Далее он напомнил господину правозащитнику о том, что проект федерального закона «О запрещении нацистской символики и литературы» не из пальца высосан, а разработан в соответствии с 29-й статьей Конституции Российской Федерации, направленной против пропаганды или агитации, возбуждающих социальную, расовую, национальную или религиозную ненависть и вражду. Взять хотя бы скинхедов, которые открыто заявляют об идейном родстве с национал-социализмом, используя фашистские лозунги, атрибутику и символику.
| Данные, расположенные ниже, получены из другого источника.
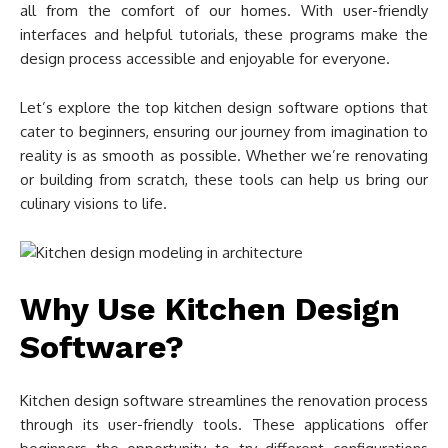
all from the comfort of our homes. With user-friendly
interfaces and helpful tutorials, these programs make the
design process accessible and enjoyable for everyone.
Let’s explore the top kitchen design software options that
cater to beginners, ensuring our journey from imagination to
reality is as smooth as possible. Whether we’re renovating
or building from scratch, these tools can help us bring our
culinary visions to life.
Why Use Kitchen Design
Software?
Kitchen design software streamlines the renovation process
through its user-friendly tools. These applications offer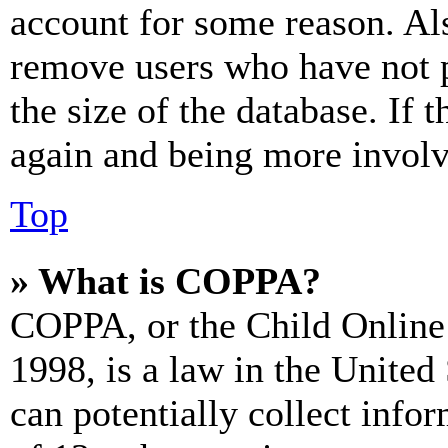
account for some reason. Al
remove users who have not p
the size of the database. If 
again and being more involv
Top
» What is COPPA?
COPPA, or the Child Online 
1998, is a law in the United
can potentially collect info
В распространяемой ими литературе прямо исповедуются идеологические воззрения Гитлера и Муссолини. Спекулируя на национальных и патриотических чувствах людей, доморощенные неофашисты делают ставку на маргинальную часть населения, а также на молодежь, легко заглатывающую экстремистскую наживку.
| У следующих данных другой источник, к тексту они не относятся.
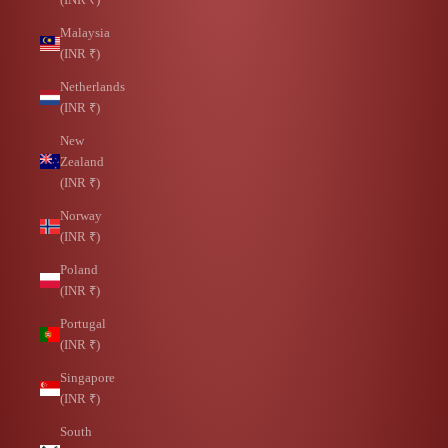
Malaysia
(INR ₹)
Netherlands
(INR ₹)
New
Zealand
(INR ₹)
Norway
(INR ₹)
Poland
(INR ₹)
Portugal
(INR ₹)
Singapore
(INR ₹)
South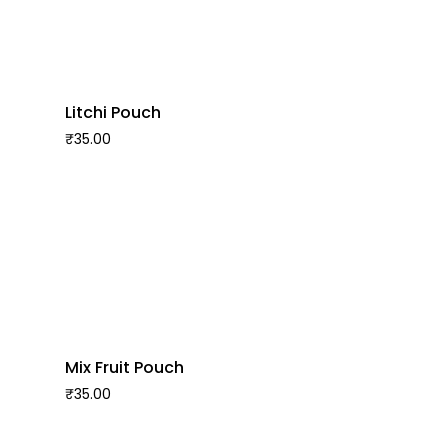
Litchi Pouch
₹
35.00
Mix Fruit Pouch
₹
35.00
– Может быть, вы и меня относите к маргиналам? – шутовски осведомился Агапонов, развалившийся в кресле на специальном постаменте для главных героев передачи.
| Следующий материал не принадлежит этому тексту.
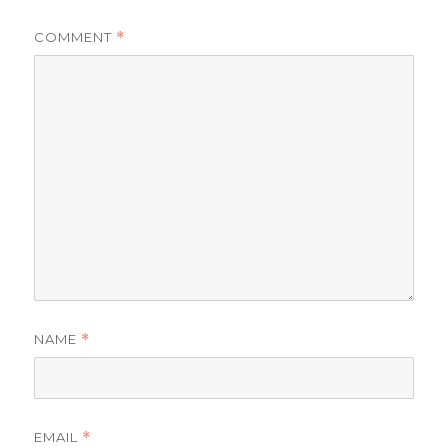
COMMENT
*
NAME
*
EMAIL
*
– Вы значительно хуже любого скинхеда и уличного подонка, – парировал кинорежиссер. – Вы один из тех, кто кидает в толпу воинственные лозунги, зарабатывая на этом политический капитал!
– Ах, ах, ах! – Агапонов схватился за сердце. – Надеюсь, тут у нас не Нюрнбергский процесс?
– К сожалению, нет, это просто ток-шоу в прямом эфире, – вставил ведущий. При этом он поморщился, досадуя то ли по поводу своей несдержанности, то ли по поводу того, что не имеет права выносить приговоров.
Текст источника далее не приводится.